I hold his gaze a second too long. “What made you come back? Really.”
“The ocean,” he says. “It started to feel like I was running from something instead of toward it. I was old enough to know the difference.”
I think about that. I think about Betty, his grandmother. “I still miss her,” I say. “I think about her every Christmas. The cornbread, specifically.”
He laughs, the good kind. “She’d have been outraged that the cornbread is what stuck.”
We sit in the comfort of the memory. I think about how different our childhoods were. My family was messy and struggling, but we were there. Griffin only had Betty.
“Your mom looked well yesterday,” Griffin says, following my thoughts.
“She did. We finally got the medication balanced again. It takes so long to get it right, and every time something shifts, it’s like starting over.

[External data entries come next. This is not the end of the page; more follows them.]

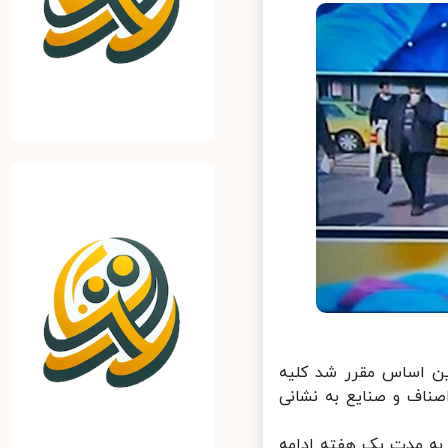
ن اساس مقرر شد کلیه
مانه ثبت نام اصناف و صنایع به نشانی
ه مدت یک هفته ادامه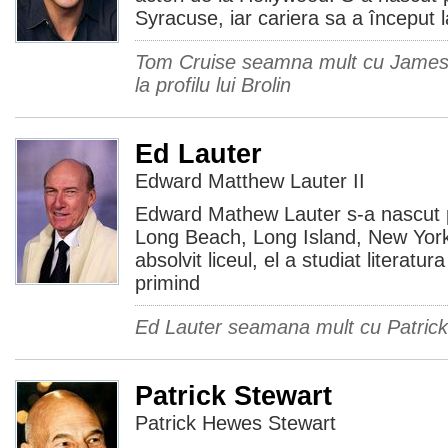
Syracuse, iar cariera sa a început l
Tom Cruise seamna mult cu James 
la profilu lui Brolin
Ed Lauter
Edward Matthew Lauter II
Edward Mathew Lauter s-a nascut 
Long Beach, Long Island, New Yor
absolvit liceul, el a studiat literatur
primind
Ed Lauter seamana mult cu Patrick 
Patrick Stewart
Patrick Hewes Stewart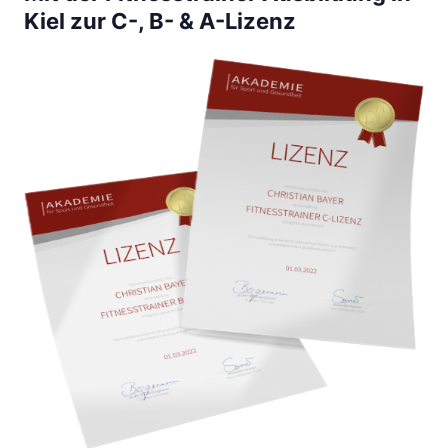
Kiel zur C-, B- & A-Lizenz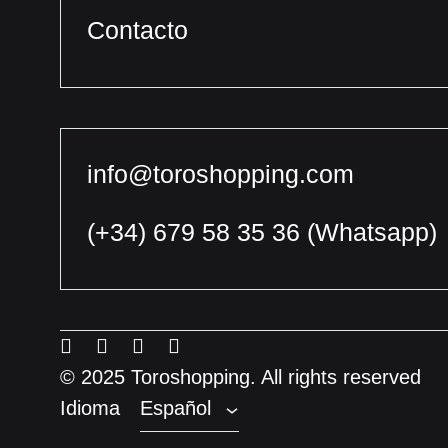
Contacto
info@toroshopping.com
(+34) 679 58 35 36
(Whatsapp)
Español
Inglés
Menu
Menu
Menu
Menu
Francés
Item
Item
Item
Item
© 2025 Toroshopping. All rights reserved
Idioma
Español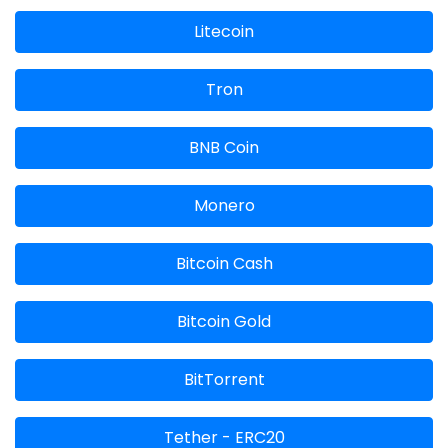
Litecoin
Tron
BNB Coin
Monero
Bitcoin Cash
Bitcoin Gold
BitTorrent
Tether - ERC20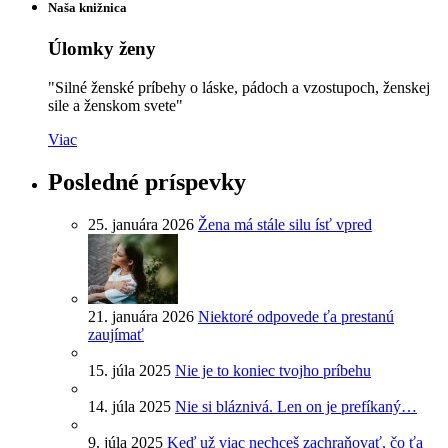
Naša knižnica
Úlomky ženy
"Silné ženské príbehy o láske, pádoch a vzostupoch, ženskej
sile a ženskom svete"
Viac
Posledné príspevky
25. januára 2026
Žena má stále silu ísť vpred
21. januára 2026
Niektoré odpovede ťa prestanú
zaujímať
15. júla 2025
Nie je to koniec tvojho príbehu
14. júla 2025
Nie si bláznivá. Len on je prefíkaný…
9. júla 2025
Keď už viac nechceš zachraňovať, čo ťa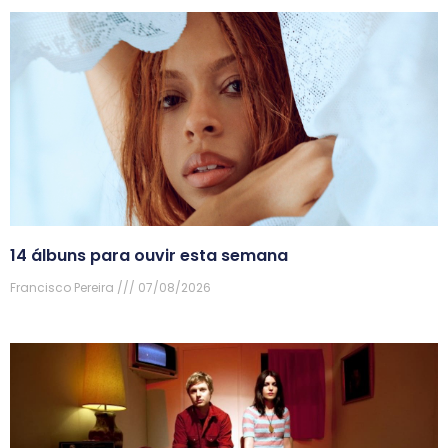
14 álbuns para ouvir esta semana
Francisco Pereira
07/08/2026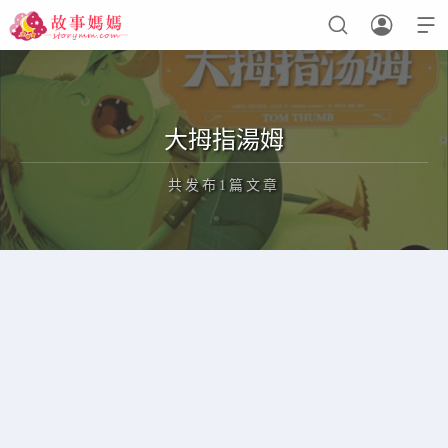



设置菜单
查看教程
大拇指湯姆
共发布1篇文章
正在为您加载新内容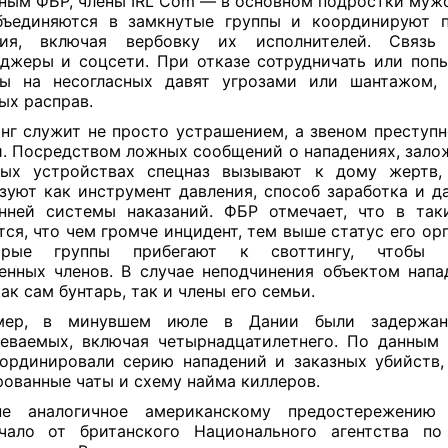
ным ФБР, члены IRL Com — в основном подростки мужс
бъединяются в замкнутые группы и координируют п
вия, включая вербовку их исполнителей. Связ
джеры и соцсети. При отказе сотрудничать или поп
ры на несогласных давят угрозами или шантажом, 
ых расправ.
нг служит не просто устрашением, а звеном преступн
. Посредством ложных сообщений о нападениях, зало
ных устройствах спецназ вызывают к дому жертв,
зуют как инструмент давления, способ заработка и д
нней системы наказаний. ФБР отмечает, что в так
тся, что чем громче инцидент, тем выше статус его ор
орые группы прибегают к своттингу, чтобы з
енных членов. В случае неподчинения объектом нап
как сам бунтарь, так и члены его семьи.
мер, в минувшем июле в Дании были задержа
еваемых, включая четырнадцатилетнего. По данным 
ординировали серию нападений и заказных убийств,
ованные чаты и схему найма киллеров.
е аналогичное американскому предостережению 
учало от британского Национального агентства по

But she’s been steady lately.”
He nods, but he doesn’t push. He never has.
“She’s stronger than people give her credit for,” I say.
He looks at me over his coffee. “Takes one to know one.”
Joelle reappears with the coffee pot, refilling our cups. The newspaper is still face-down between us.
Outside, Opal Creek is fully awake. I ran away yesterday, and now I’m sitting in a booth in a town I’d never heard of, front page of the paper, eating eggs with Griffin Hayes while my whole life waits for me to come back and clean it up.
Just not quite yet.
“Griffin?”
“Hmm?”
“Thank you for yesterday. For all of it.”
He holds my gaze. “Don’t mention it.”
He means it, and that, more than anything else, is what makes my throat tight.
I pick up my coffee. Outside, the morning keeps going.
For the first time in three years, I think I might be going with it.